A Web browser is a software application designed to find hypertext documents on the Web and then open the documents on the user's computer. A point-and-click browser provides a graphical user interface (GUI) that enables the user to click graphical objects and hyperlinks. The most popular browsers are Microsoft's Internet Explorer and Netscape Navigator. A Web browser displays a Web page as specified by the page's underlying HTML code. To format a document in HTML, a designer places HTML tags throughout the document. The HTML tags enclosed in angle brackets (<>), tell the browser how to display individual elements on the page. The internal structure of the World Wide Web is built on a set of rules called Hypertext transfer protocol (HTTP). HTTP uses Internet addresses in a special format, called a Uniform Resource Locator (URL). URLs look like this: type://address/path/. In a URL, type specifies the type of the server in which the file is located, address is the address of the server, and path is the location within the file structure of the server. The path includes the list of folders (or directories) where the desired file is located.

You probably have heard the term home page used to reference a page named index.htm on a Web site. This term is important and actually has two meanings:

Personalized Start Page. On your computer, you can choose a Web page that opens immediately when you launch your Web browser by using a command in your browser to specify the URL for the desired page. This personalized start page can be on your computer's hard drive or a page from any Web site. For example, if you want to see today's copy of USA Today Online when you launch your browser, use the address as your personal home page.

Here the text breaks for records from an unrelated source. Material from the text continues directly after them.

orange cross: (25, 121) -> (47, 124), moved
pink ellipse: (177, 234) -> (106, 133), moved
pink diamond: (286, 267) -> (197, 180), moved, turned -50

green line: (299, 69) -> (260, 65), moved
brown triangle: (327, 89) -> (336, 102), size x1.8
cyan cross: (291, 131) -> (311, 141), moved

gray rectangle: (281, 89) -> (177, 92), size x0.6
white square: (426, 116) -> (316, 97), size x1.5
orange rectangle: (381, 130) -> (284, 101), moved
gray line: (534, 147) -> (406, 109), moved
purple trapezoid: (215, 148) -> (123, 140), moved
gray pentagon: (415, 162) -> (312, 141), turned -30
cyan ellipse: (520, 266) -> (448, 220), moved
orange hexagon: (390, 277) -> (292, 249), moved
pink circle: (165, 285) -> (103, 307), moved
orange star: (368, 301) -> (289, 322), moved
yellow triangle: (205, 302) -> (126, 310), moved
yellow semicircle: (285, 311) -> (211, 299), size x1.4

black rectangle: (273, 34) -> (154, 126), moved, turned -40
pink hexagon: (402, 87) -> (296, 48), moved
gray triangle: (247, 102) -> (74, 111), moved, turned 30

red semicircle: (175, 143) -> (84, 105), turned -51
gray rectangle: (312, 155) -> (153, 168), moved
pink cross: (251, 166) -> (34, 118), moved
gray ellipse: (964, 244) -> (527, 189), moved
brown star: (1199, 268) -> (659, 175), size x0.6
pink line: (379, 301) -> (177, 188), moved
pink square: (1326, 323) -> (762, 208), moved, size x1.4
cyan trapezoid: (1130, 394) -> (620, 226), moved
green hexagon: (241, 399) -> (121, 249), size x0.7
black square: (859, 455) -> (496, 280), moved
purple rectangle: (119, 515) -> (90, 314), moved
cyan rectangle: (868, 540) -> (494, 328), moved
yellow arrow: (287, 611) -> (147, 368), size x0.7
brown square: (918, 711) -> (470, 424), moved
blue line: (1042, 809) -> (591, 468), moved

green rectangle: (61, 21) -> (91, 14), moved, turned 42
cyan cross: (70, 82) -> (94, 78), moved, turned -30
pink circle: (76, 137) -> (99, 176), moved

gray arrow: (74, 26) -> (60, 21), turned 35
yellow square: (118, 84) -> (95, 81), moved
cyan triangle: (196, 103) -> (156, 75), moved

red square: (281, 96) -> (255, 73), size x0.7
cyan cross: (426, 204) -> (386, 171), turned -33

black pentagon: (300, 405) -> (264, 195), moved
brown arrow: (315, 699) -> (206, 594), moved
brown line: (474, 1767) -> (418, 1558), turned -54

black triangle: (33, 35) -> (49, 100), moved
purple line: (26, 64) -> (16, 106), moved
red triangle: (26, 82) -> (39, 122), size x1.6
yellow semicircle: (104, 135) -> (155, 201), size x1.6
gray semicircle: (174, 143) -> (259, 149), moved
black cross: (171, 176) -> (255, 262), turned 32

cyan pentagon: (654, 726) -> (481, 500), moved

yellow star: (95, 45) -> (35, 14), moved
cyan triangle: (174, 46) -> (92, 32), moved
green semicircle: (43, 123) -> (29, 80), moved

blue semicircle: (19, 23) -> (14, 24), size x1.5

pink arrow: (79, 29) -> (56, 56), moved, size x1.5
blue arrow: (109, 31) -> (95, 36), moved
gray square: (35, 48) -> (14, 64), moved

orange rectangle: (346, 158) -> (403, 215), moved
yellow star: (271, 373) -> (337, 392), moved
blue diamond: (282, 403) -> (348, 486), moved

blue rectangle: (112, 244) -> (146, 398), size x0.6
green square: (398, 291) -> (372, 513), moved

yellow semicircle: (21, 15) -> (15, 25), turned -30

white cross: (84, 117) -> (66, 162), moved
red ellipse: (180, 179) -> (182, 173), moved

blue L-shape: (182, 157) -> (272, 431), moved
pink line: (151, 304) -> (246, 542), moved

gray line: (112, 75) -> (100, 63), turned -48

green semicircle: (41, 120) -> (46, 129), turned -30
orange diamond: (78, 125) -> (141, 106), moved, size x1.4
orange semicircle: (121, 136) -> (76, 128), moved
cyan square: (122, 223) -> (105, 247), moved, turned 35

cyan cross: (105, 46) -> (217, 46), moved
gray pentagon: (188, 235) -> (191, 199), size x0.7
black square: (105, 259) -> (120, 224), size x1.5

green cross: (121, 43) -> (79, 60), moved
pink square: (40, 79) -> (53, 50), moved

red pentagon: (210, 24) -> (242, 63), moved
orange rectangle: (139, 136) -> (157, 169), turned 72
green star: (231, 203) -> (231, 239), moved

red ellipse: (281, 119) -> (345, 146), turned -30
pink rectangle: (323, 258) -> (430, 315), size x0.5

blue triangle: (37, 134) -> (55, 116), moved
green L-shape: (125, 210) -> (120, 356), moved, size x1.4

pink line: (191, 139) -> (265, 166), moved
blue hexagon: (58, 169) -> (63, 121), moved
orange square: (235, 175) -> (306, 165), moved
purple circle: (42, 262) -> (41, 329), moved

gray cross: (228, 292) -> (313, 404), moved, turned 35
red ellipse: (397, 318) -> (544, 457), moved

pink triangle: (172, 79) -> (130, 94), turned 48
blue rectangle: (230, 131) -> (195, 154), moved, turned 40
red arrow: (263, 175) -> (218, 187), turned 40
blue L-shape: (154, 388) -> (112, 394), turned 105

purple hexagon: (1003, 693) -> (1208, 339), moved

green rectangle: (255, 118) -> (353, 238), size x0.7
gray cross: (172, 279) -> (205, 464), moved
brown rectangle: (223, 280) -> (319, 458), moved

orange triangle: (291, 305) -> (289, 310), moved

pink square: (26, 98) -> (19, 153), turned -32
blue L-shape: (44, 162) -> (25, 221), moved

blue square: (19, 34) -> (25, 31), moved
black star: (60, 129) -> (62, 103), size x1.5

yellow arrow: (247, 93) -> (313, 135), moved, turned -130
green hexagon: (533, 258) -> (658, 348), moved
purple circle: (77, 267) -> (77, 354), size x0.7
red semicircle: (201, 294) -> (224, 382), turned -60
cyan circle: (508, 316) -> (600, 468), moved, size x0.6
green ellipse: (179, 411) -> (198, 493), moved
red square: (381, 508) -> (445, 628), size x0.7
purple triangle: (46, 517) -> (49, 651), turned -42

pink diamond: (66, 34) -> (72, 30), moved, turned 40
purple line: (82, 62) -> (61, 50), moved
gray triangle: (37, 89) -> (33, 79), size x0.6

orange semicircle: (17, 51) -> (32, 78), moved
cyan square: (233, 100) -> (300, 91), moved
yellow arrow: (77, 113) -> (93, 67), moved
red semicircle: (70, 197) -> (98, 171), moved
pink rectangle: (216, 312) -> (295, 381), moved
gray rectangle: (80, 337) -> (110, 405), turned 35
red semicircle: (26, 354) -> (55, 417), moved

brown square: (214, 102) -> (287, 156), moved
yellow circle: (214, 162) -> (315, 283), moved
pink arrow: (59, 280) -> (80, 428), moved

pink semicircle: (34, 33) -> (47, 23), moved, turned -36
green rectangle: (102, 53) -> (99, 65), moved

Web Site Home Page. A Web site's primary page is also called its home page. This page is the first one you see when you type the site's basic URL. From this page, you can navigate to other pages on the Web site (and possibly to other sites). For example, if you type the URL into your browser's address box, the CNN home page opens in your browser window.


Development of Information Systems


An information system (IS) is a mechanism that helps people collect, store, organize, and use information. An information system includes a means of storing information, a set of procedures for handling information, and rules that govern the delivery of information to people in an organization. Traditionally, information systems were manual. One popular type of manual information system is the card-based system, such as a card catalog in a library. Because there are so many types of information and uses for it many kinds of information systems have been developed: office automation systems, transaction processing systems, management information systems, decision support systems, expert systems.

Office automation systems automate routine office tasks, such as word processing, accounting, document management or communications. Transaction processing systems not only track and store information about individual events but also provide information that is useful in running an organization, such as inventory status, billing, and so on. Management information systems produce reports for different types of managers. Decision support systems is a specialized application used to collect and report certain types of business data which can aid managers in the decision-making process. Expert systems include the knowledge of human experts in a particular area (such as medicine or technology) in a knowledge base. They analyze requests from users and assist the users in developing a course of action.

A well-structured IS department includes IS managers, computer scientists, systems analysts, programmers, database specialists, user assistance architects, technical writers, system or network managers, trainers, and hardware maintenance technicians. IS professionals support an organization's information, provide technical support for hardware and software and are involved in the design and implementation of an organization's entire information system.